Introduction
In recent years, influenced by various environmental factors, the communications industry has begun to focus on drone collaborative communications. Initial assumptions about drone links were: 1) use the U-V frequency band for point-to-point remote control; 2) use existing WiFi for video transmission. Practical use reveals drone communications are more complex than traditional systems.
Video Transmission
Most commercial drones use video transmission. To achieve high-definition video, systems try to transmit as much data as possible within a fixed bandwidth, which stresses limited spectrum resources.
Single-carrier modulation has been noted as suitable for some air-to-ground links because it can avoid multipath concerns. However, drones form a real-time mobile communication system; motion introduces significant multipath effects that must be addressed.

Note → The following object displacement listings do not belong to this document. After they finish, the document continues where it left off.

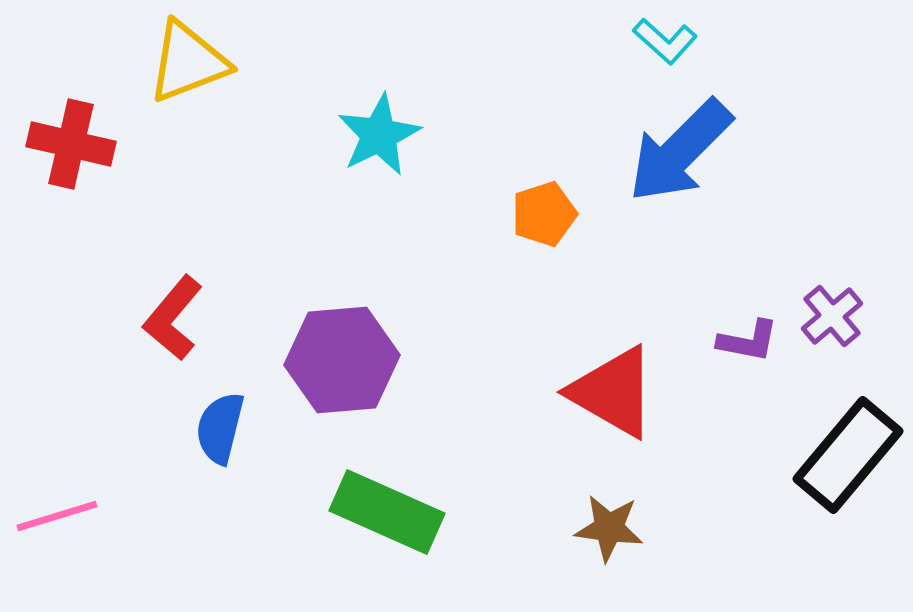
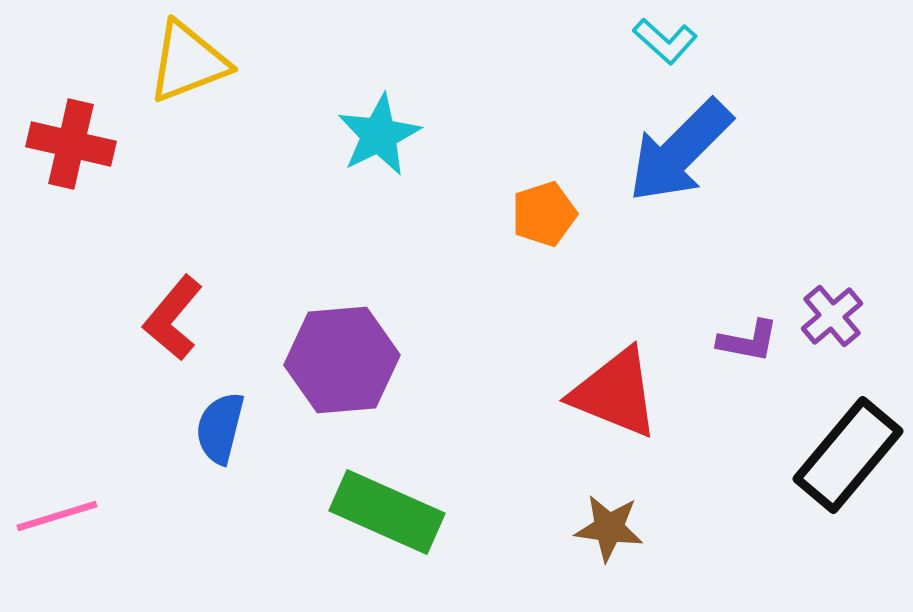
red triangle: moved 2 px right, 1 px down; rotated 8 degrees counterclockwise
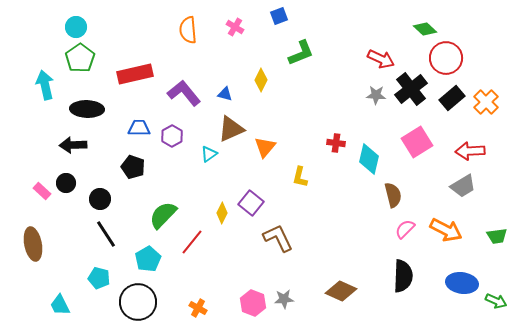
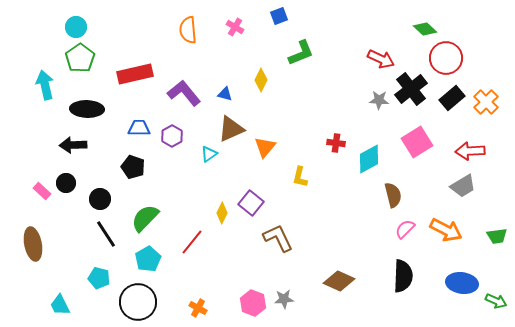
gray star at (376, 95): moved 3 px right, 5 px down
cyan diamond at (369, 159): rotated 48 degrees clockwise
green semicircle at (163, 215): moved 18 px left, 3 px down
brown diamond at (341, 291): moved 2 px left, 10 px up
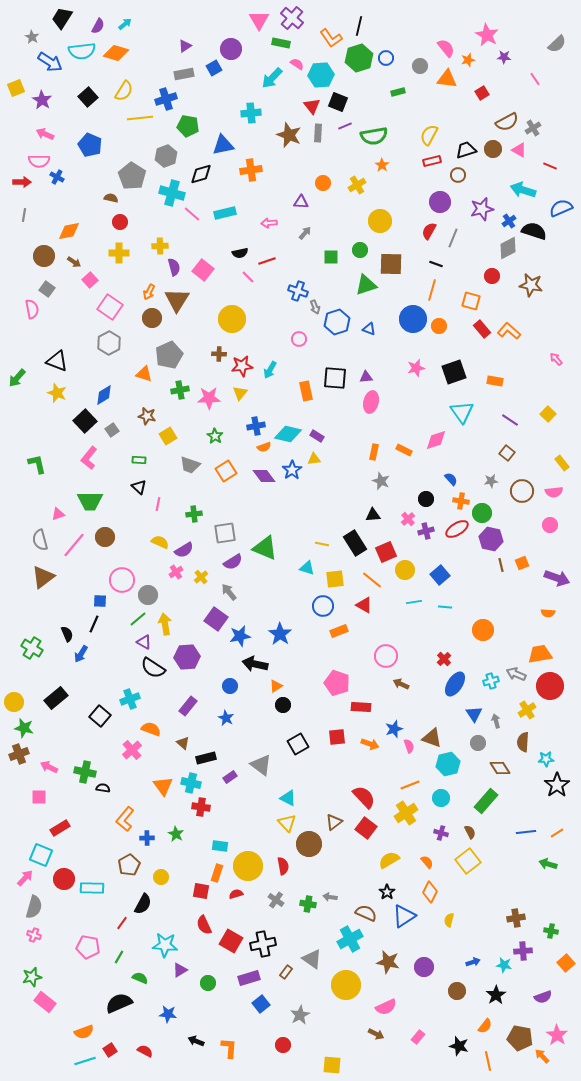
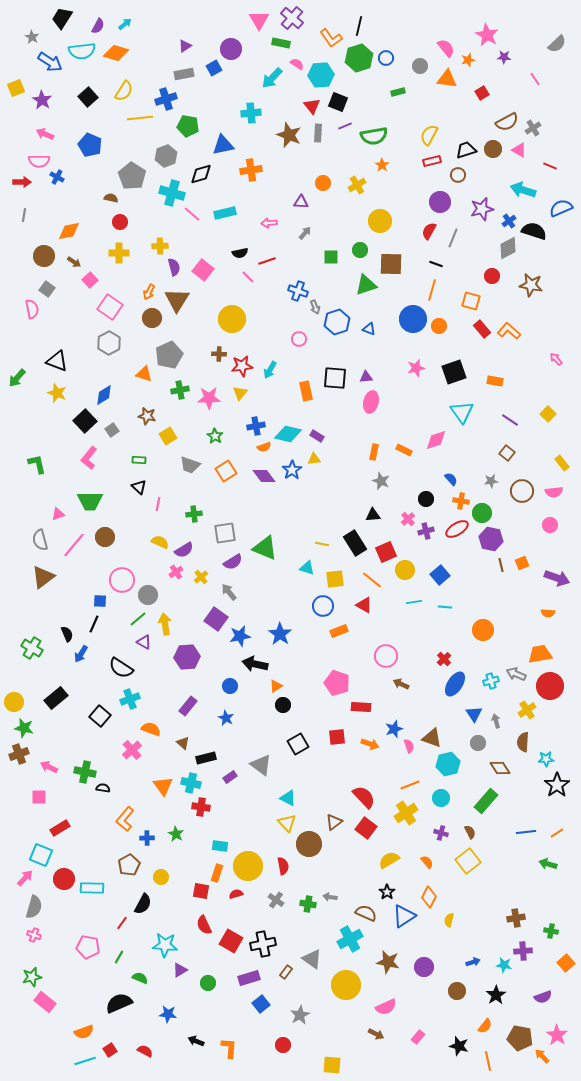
black semicircle at (153, 668): moved 32 px left
orange diamond at (430, 892): moved 1 px left, 5 px down
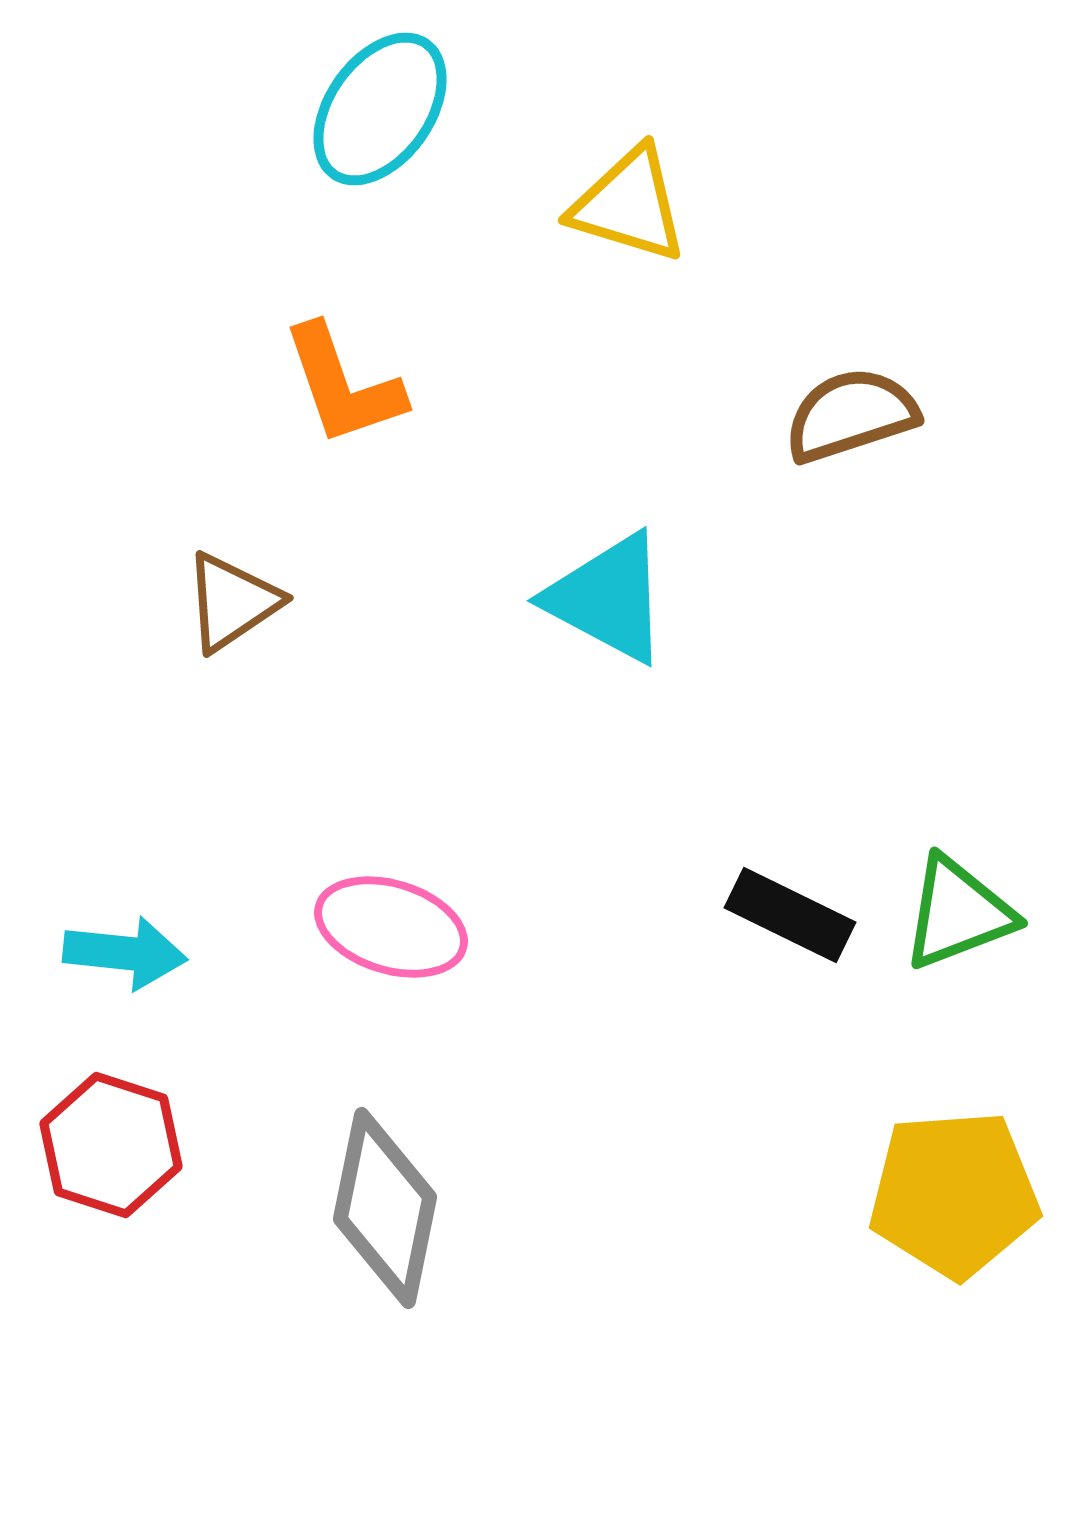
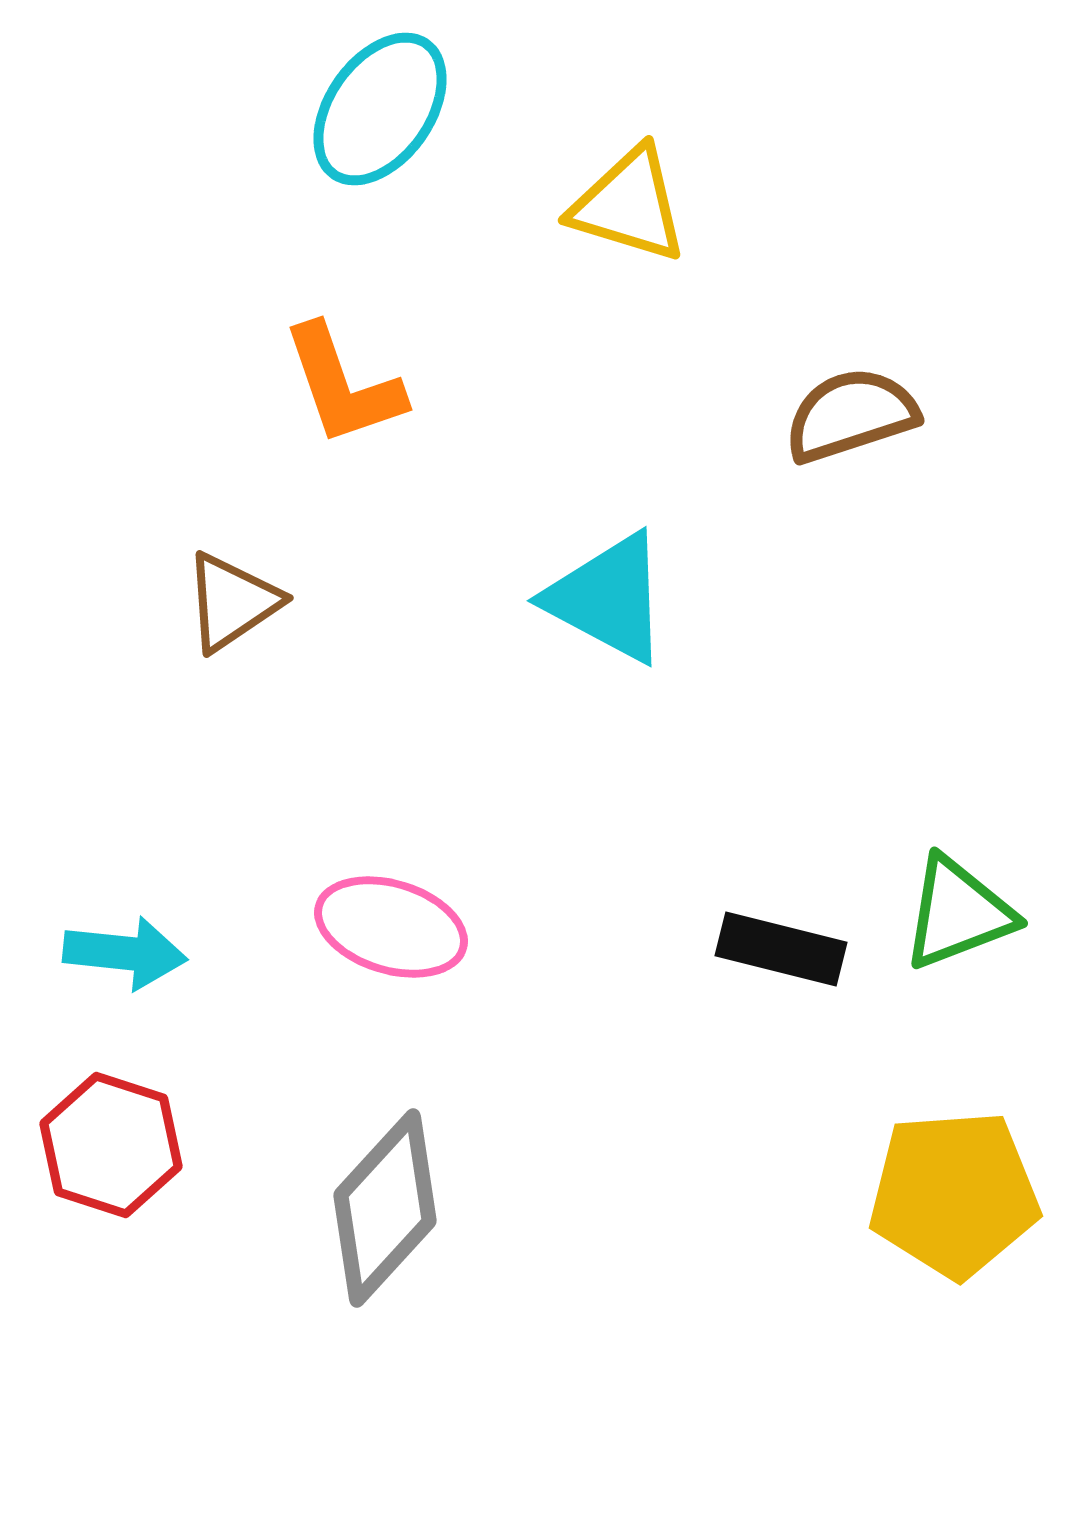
black rectangle: moved 9 px left, 34 px down; rotated 12 degrees counterclockwise
gray diamond: rotated 31 degrees clockwise
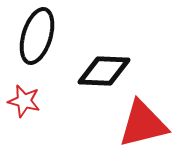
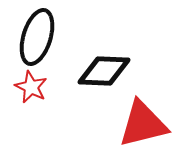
black ellipse: moved 1 px down
red star: moved 7 px right, 14 px up; rotated 12 degrees clockwise
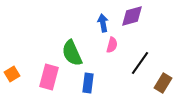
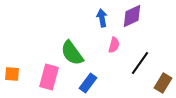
purple diamond: rotated 10 degrees counterclockwise
blue arrow: moved 1 px left, 5 px up
pink semicircle: moved 2 px right
green semicircle: rotated 12 degrees counterclockwise
orange square: rotated 35 degrees clockwise
blue rectangle: rotated 30 degrees clockwise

Is OFDM the right choice? In many mobile scenarios, OFDM can show degraded performance, so the drone industry typically uses COFDM.
What Is COFDM
COFDM is described as a modulation approach that combines OFDM with forward error correction. OFDM effectively handles channel-selective fading in multipath environments but can struggle with flat fading. Adding channel coding to OFDM to address that issue is what forms COFDM.
COFDM makes efficient use of channel bandwidth and avoids the need for high-speed equalizers and strong burst-noise protection. In COFDM, a single data stream is transformed into multiple lower-rate streams, each sent on a subcarrier. Subcarriers are separated via FFT so that orthogonal waveforms can be maintained even with interleaving. In practical terms, COFDM adds redundancy through error-correcting codes, reducing the probability of data loss. In short, COFDM includes internal FEC and is more reliable for communications on the move than plain OFDM.
RF Considerations and Linearity
From an RF perspective, COFDM is still an OFDM-based waveform; its advantages are primarily in interference resilience. Peak-to-average power ratio does not change relative to OFDM, and drone terminals demand very high efficiency. Distant links and long standby times require drone transmitters to use linearization techniques.
Drones typically have much longer communication ranges than mobile phones. Uplink can be command-oriented, but downlink often requires transmission of large volumes of high-definition video. That means drone transmitters need both high output power and good linearity.
Many drone systems therefore adopt digital predistortion, or DPD, to improve transmitter efficiency while maintaining linearity. From the modulation viewpoint, drone private-network waveforms differ from public networks, but from RF design, the main changes are related to linearity and efficiency rather than a complete redesign of RF architecture.
Conclusions
Wideband communication is an unavoidable trend for private networks, and drones serving as cooperative relay points is a key research direction. Terminal efficiency and linearity are central technical challenges. While some consider there is little left to do in communications, for private networks the issues of linearity and efficiency remain open engineering problems. Some organizations in China should consider external technologies rather than remain inward-looking.